Problem requirements = Retype the records below from their first line through the line containing "IŠ PRAEITIES. Laura", and include nothing else.

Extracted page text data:

====

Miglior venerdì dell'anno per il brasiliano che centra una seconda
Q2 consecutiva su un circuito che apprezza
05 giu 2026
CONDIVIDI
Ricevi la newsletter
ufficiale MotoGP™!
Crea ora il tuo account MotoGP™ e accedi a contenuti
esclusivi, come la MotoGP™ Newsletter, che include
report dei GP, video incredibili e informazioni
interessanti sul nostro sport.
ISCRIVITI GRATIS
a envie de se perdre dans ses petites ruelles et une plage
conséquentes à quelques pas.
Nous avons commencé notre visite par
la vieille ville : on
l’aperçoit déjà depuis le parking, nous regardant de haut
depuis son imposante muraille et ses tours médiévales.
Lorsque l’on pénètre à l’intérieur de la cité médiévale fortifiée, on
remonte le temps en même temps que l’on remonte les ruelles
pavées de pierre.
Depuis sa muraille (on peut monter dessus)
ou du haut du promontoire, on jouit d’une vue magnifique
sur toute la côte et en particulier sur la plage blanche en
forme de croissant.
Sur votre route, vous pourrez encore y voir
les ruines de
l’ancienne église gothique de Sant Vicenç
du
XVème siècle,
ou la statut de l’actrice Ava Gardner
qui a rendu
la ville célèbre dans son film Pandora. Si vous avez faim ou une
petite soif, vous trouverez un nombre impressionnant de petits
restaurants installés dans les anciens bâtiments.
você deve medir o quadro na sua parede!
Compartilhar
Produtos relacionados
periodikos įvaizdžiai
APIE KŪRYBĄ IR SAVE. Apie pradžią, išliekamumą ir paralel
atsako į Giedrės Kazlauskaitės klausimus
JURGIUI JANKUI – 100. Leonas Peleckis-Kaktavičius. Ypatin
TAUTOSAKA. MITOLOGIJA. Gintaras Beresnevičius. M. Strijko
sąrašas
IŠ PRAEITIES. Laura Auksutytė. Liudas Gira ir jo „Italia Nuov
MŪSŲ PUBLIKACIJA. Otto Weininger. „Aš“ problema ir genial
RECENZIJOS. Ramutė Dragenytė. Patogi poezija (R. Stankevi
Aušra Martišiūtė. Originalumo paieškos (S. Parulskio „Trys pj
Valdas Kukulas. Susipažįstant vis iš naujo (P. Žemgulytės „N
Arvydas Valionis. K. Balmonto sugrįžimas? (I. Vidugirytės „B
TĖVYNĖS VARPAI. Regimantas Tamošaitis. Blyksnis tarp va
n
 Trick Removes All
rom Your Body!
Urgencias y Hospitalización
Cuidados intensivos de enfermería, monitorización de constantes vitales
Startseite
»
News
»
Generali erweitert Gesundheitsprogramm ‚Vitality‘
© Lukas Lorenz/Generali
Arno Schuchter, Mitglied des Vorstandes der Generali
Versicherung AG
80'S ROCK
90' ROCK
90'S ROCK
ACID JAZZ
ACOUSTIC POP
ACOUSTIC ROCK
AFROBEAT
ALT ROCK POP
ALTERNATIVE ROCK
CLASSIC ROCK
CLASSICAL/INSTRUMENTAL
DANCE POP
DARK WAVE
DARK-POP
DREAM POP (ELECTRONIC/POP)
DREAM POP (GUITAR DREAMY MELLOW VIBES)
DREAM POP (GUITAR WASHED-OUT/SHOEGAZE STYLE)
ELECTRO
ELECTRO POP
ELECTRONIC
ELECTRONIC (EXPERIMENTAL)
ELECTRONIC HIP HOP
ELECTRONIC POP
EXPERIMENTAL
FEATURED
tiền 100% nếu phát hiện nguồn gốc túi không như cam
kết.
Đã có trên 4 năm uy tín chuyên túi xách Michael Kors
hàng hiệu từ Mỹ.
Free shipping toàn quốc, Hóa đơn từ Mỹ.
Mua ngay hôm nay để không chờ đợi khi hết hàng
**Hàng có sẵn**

====

Answer space =
Miglior venerdì dell'anno per il brasiliano che centra una seconda
Q2 consecutiva su un circuito che apprezza
05 giu 2026
CONDIVIDI
Ricevi la newsletter
ufficiale MotoGP™!
Crea ora il tuo account MotoGP™ e accedi a contenuti
esclusivi, come la MotoGP™ Newsletter, che include
report dei GP, video incredibili e informazioni
interessanti sul nostro sport.
ISCRIVITI GRATIS
a envie de se perdre dans ses petites ruelles et une plage
conséquentes à quelques pas.
Nous avons commencé notre visite par
la vieille ville : on
l’aperçoit déjà depuis le parking, nous regardant de haut
depuis son imposante muraille et ses tours médiévales.
Lorsque l’on pénètre à l’intérieur de la cité médiévale fortifiée, on
remonte le temps en même temps que l’on remonte les ruelles
pavées de pierre.
Depuis sa muraille (on peut monter dessus)
ou du haut du promontoire, on jouit d’une vue magnifique
sur toute la côte et en particulier sur la plage blanche en
forme de croissant.
Sur votre route, vous pourrez encore y voir
les ruines de
l’ancienne église gothique de Sant Vicenç
du
XVème siècle,
ou la statut de l’actrice Ava Gardner
qui a rendu
la ville célèbre dans son film Pandora. Si vous avez faim ou une
petite soif, vous trouverez un nombre impressionnant de petits
restaurants installés dans les anciens bâtiments.
você deve medir o quadro na sua parede!
Compartilhar
Produtos relacionados
periodikos įvaizdžiai
APIE KŪRYBĄ IR SAVE. Apie pradžią, išliekamumą ir paralel
atsako į Giedrės Kazlauskaitės klausimus
JURGIUI JANKUI – 100. Leonas Peleckis-Kaktavičius. Ypatin
TAUTOSAKA. MITOLOGIJA. Gintaras Beresnevičius. M. Strijko
sąrašas
IŠ PRAEITIES. Laura Auksutytė. Liudas Gira ir jo „Italia Nuov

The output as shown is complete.